Before printing the listing, strip out its pictures and keep everything else exact.

- [DATA FOR THE TASK]
== Segment start ==

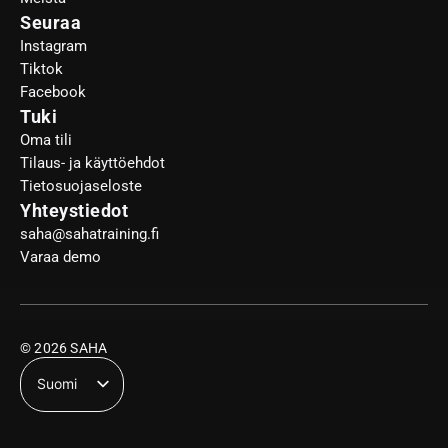
Seuraa
Instagram
Tiktok
Facebook
Tuki
Oma tili
Tilaus- ja käyttöehdot
Tietosuojaseloste
Yhteystiedot
saha@sahatraining.fi
Varaa demo
© 2026 SAHA
Suomi
English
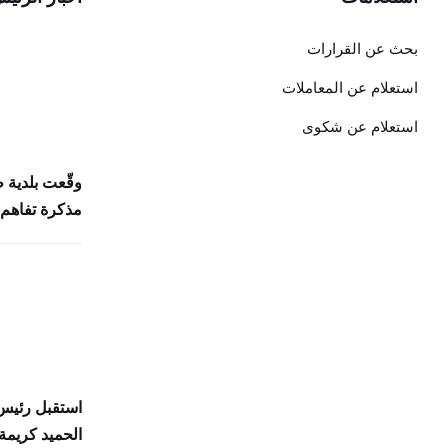
بحث عن القرارات
استعلام عن المعاملات
استعلام عن شكوى
وقّعت بلدية 
مذكرة تفاهم 
استقبل رئيس 
الحميد كريمة 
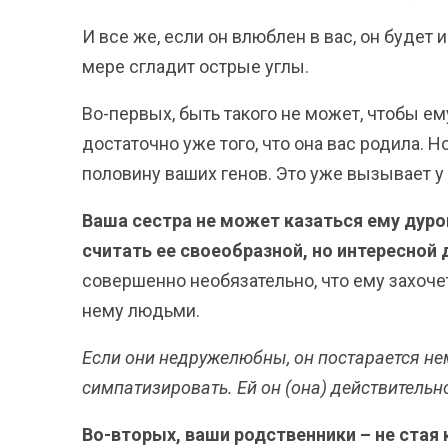
И все же, если он влюблен в вас, он будет 
мере сгладит острые углы.
Во-первых, быть такого не может, чтобы ем
достаточно уже того, что она вас родила. 
половину ваших генов. Это уже вызывает у
Ваша сестра не может казаться ему дуро
считать ее своеобразной, но интересной
совершенно необязательно, что ему захоч
нему людьми.
Если они недружелюбны, он постарается не
симпатизировать. Ей он (она) действительн
Во-вторых, ваши родственники – не стая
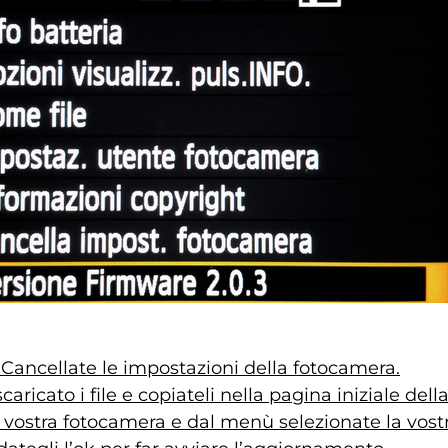
)Cancellate le impostazioni della fotocamera.
caricato i file e copiateli nella pagina iniziale de
la vostra fotocamera e dal menù selezionate la vost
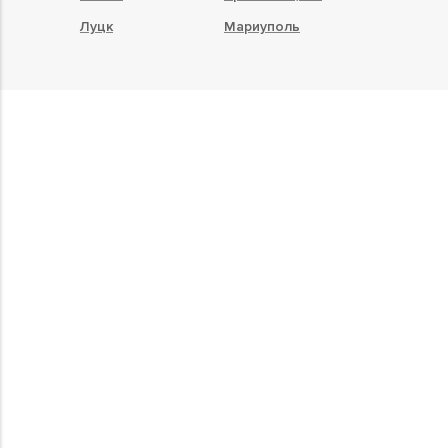
Луцк
Мариуполь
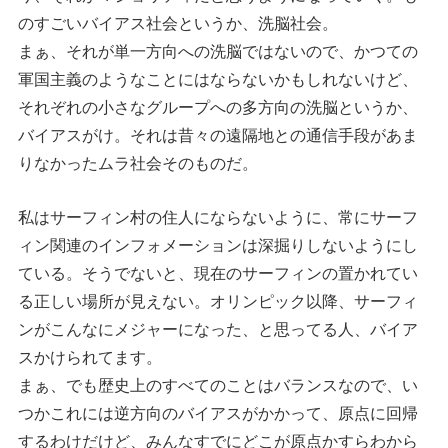
のすごいバイアス社会というか、洗脳社会。
まぁ、それが単一方向への洗脳ではないので、かつての
軍国主義のようなことにはならないかもしれないけど、
それぞれの小さなグループへの多方向の洗脳というか、
バイアスがけ。それは昔々の遠隔地との通信手段があま
りなかったムラ社会そのものだ。
私はサーフィン村の住人にならないように、常にサーフ
ィン関連のインフォメーションは深掘りしないようにし
ている。そうでないと、現在のサーフィンの置かれてい
る正しい場所が見えない。オリンピック以降、サーフィ
ンがこんなにメジャーになった、と思ってる人、バイア
スかけられてます。
まぁ、でも歴史上のすべてのことはバランスなので、い
つかこれには逆方向のバイアスがかかって、原点に回帰
するわけだけど、みんなすでにどこが原点かすらわから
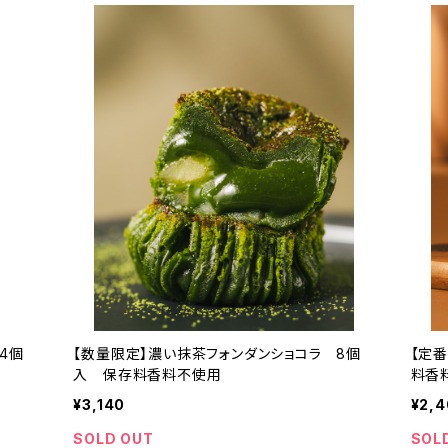
4個
【数量限定】濃い抹茶フォンダンショコラ 8個
【定
入 保存料香料不使用
料香
¥3,140
¥2,
SOLD OUT
SOL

== Segment end ==

- [REPLY TO THE TASK]
Seuraa
Instagram
Tiktok
Facebook
Tuki
Oma tili
Tilaus- ja käyttöehdot
Tietosuojaseloste
Yhteystiedot
saha@sahatraining.fi
Varaa demo
© 2026 SAHA
Suomi
English
بحث عن القرارات
استعلام عن المعاملات
استعلام عن شكوى
وقّعت بلدية 
مذكرة تفاهم 
استقبل رئيس 
الحميد كريمة 
И все же, если он влюблен в вас, он будет 
мере сгладит острые углы.
Во-первых, быть такого не может, чтобы ем
достаточно уже того, что она вас родила. 
половину ваших генов. Это уже вызывает у
Ваша сестра не может казаться ему дуро
считать ее своеобразной, но интересной
совершенно необязательно, что ему захоч
нему людьми.
Если они недружелюбны, он постарается не
симпатизировать. Ей он (она) действительн
Во-вторых, ваши родственники – не стая
)Cancellate le impostazioni della fotocamera.
caricato i file e copiateli nella pagina iniziale de
la vostra fotocamera e dal menù selezionate la vost
Луцк
Мариуполь
のすごいバイアス社会というか、洗脳社会。
まぁ、それが単一方向への洗脳ではないので、かつての
軍国主義のようなことにはならないかもしれないけど、
それぞれの小さなグループへの多方向の洗脳というか、
バイアスがけ。それは昔々の遠隔地との通信手段があま
りなかったムラ社会そのものだ。
私はサーフィン村の住人にならないように、常にサーフ
ィン関連のインフォメーションは深掘りしないようにし
ている。そうでないと、現在のサーフィンの置かれてい
る正しい場所が見えない。オリンピック以降、サーフィ
ンがこんなにメジャーになった、と思ってる人、バイア
スかけられてます。
まぁ、でも歴史上のすべてのことはバランスなので、い
つかこれには逆方向のバイアスがかかって、原点に回帰
するわけだけど、みんなすでにどこが原点かすらわから
4個
【数量限定】濃い抹茶フォンダンショコラ 8個
【定
入 保存料香料不使用
料香
¥3,140
¥2,
SOLD OUT
SOL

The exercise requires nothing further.